O homem tremeu e arregalou os olhos para caneca, e num momento de nervosismo puro, deixou-a se espatifar no chão, espalhando cacos de cerâmica por todos os lados. Seu tempo havia acabado e ele sabia disso. Estava por um fio.
“Lar, onde todos querem estar”.
Ele cambaleou até a mesa repleta de papéis de ofício e jogou-se na cadeira, fazendo-a gemer sob o peso ao qual havia sido obrigada a suportar. Apesar do vento fresco que batia nas janelas, o velho calvo suava frio diante dos papéis nos quais trabalhara por tantos anos. Havia muito tempo não fazia outra coisa além de escrever e desenhar aquilo e agora, repentinamente, sentiu o peso de todos esses anos em suas costas, tal qual a cadeira sentira o peso de seu ocupante quando ele se jogou sobre ela. Mas diferentemente da cadeira, ele sentia que ia quebrar, e não apenas soltar lamúrias silenciosas. Tanto tempo havia se passado desde o último dia de sua vida, que ele mal podia se lembrar dele. Estava completamente absorvido com seu trabalho de detalhar e relatar as histórias das quais ouvira falar.
Agora, suando frio e tremendo como estava, duvidava se conseguiria terminar tudo aquilo. Mas ele ainda tinha algum tempo. Tinha que aproveitá-lo o máximo possível.

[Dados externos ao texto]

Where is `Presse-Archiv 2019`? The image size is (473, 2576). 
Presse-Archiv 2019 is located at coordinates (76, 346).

Ignorando completamente os cacos de cerâmica que um dia foram a caneca vermelha, ele voltou a escrever freneticamente, mas agora com mais urgência ainda. Costumava usar uma máquina de escrever antiga, mas ela havia quebrado há uma semana, e ele não tinha tempo para levá-la para consertar, de forma que passara a escrever tudo a mão. É claro que esse processo só o deixou com uma terrível tendinite e uns quantos papéis com letras ilegíveis, mas pelo menos ele estava escrevendo.
“Atravessando todos os oceanos, como queriam os que continuam sonhando”.

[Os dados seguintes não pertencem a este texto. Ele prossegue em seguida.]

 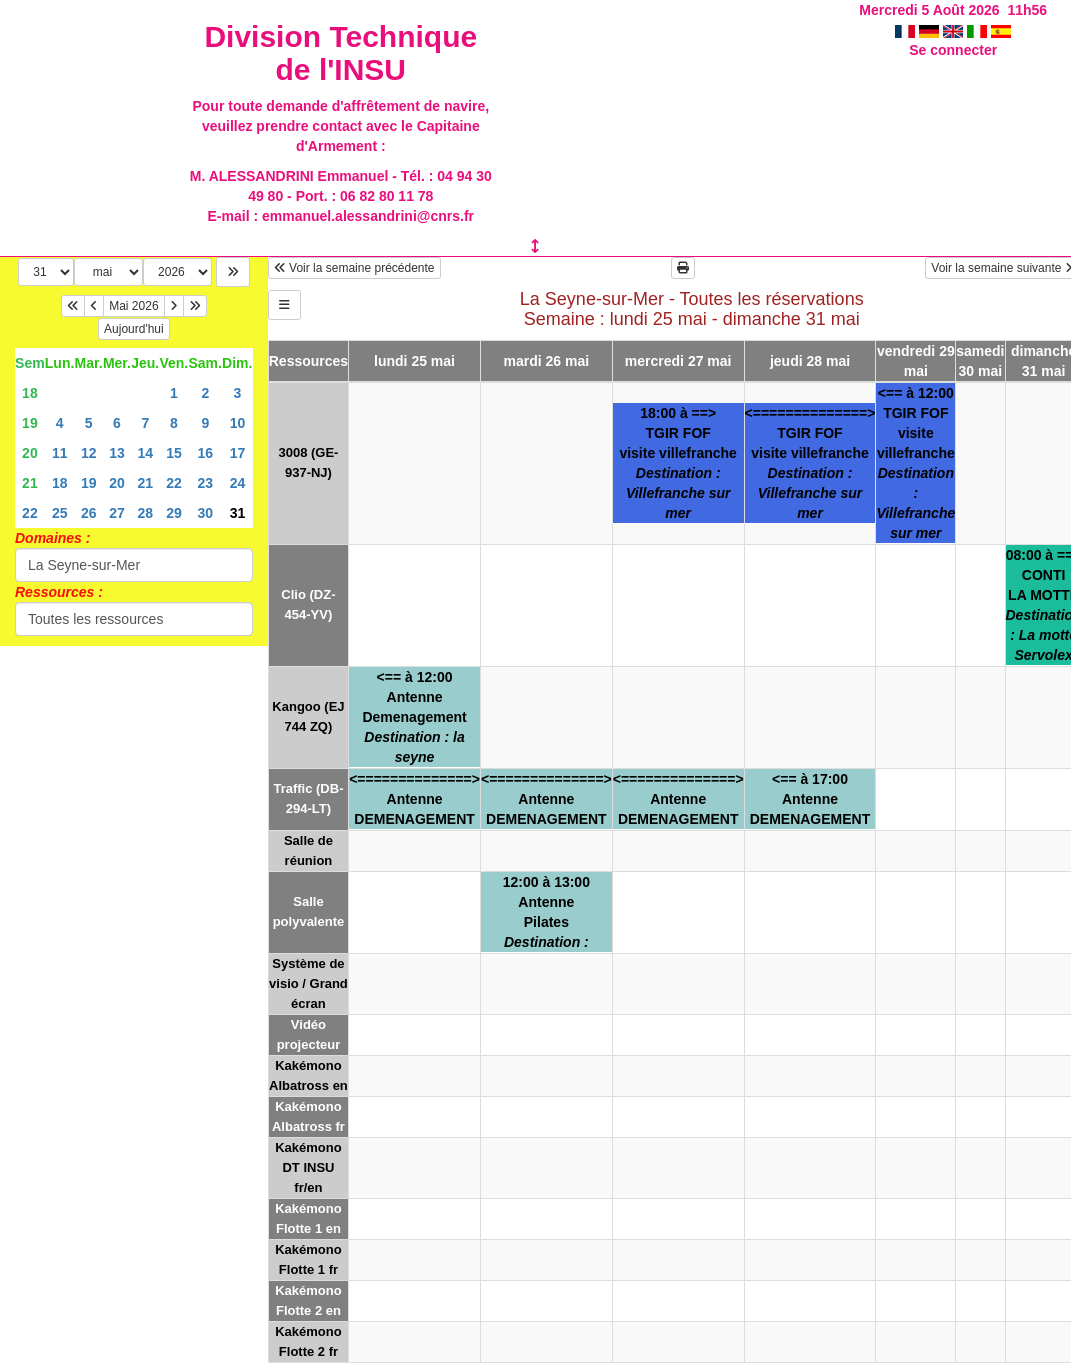 I want to click on Mai 2026, so click(x=133, y=306).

Ficou ali, debruçado sobre seus papéis, o resto da noite inteira, trabalhando initerruptamente. Foi apenas pouco antes da alvorada que ele ouviu.
BAM!
Inadvertidamente, e contra todas as probabilidades, a porta do quarto de tralhas, que ele havia pregado à parede anos atrás, começou a bater.
BAM!
O velho gelou. Da última vez que havia ouvido aquela porta batendo, havia deixado sua vida de lado.
E quando a manhã chegou, varrendo os ventos e uivos noturnos e trazendo pássaros e raios de sol, ele recebeu uma visita. Nenhum vizinho ou carteiro ou bêbado chegou a ver a tal visita, pois aquela não era uma visita qualquer, de fato. Era uma visita silenciosa, discreta e inevitável. Até mesmo a porta parou de bater para não irritar o visitante matutino.
O velho calvo não lhe abriu a porta ou a janela, ela chegou por conta própria e foi embora levando o que lhe pertencia, mesmo sob os protestos desesperados do dono da casa.
Naquela manhã de 13 de janeiro de ano irrelevante, José Benário dos Anjos morreu de um derrame cerebral imprevisível em todos os exames médicos que já havia feito. O que as pessoas só iriam notar na hora de preparar seu enterro, era que no dia anterior à sua morte ele havia completado 77 anos. E nem ele próprio lembrara disso.
A porta de sua casa não voltaria a bater.
De fato, assim que um parente distante tomou posse da casa, fez questão de vendê-la para uma grande construtora, que colocou-a abaixo rapidamente e construiu um belo prédio, com apartamentos de luxo, no lugar.
Aquela casa, assim como seu ocupante, havia deixado de existir.
A porta não bateria mais – e ninguém mais escreveria sobre aquelas assombrosas histórias também.